• [Exercise aim]:
All entries below must be retyped exactly, though pictures are to be skipped.

• [Source data]:

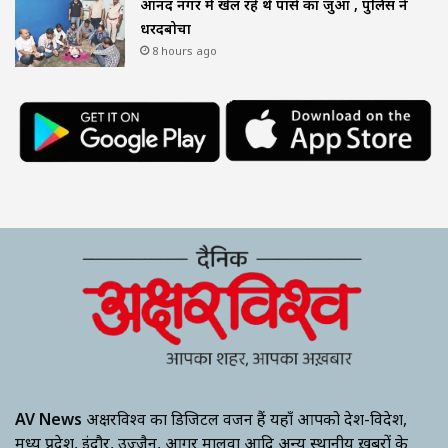
आनंद नगर में खेल रहे थे पासे का जुआ , पुलिस ने
धरदबोचा
8 hours ago
AV News
अक्षरविश्व का डिजिटल वर्जन हैं यहाँ आपको देश-विदेश,
मध्य प्रदेश, इंदौर, उज्जैन, आगर मालवा आदि अन्य स्थानीय ख़बरों के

• [Answer section]:
आनंद नगर में खेल रहे थे पासे का जुआ , पुलिस ने
धरदबोचा
8 hours ago
AV News
अक्षरविश्व का डिजिटल वर्जन हैं यहाँ आपको देश-विदेश,
मध्य प्रदेश, इंदौर, उज्जैन, आगर मालवा आदि अन्य स्थानीय ख़बरों के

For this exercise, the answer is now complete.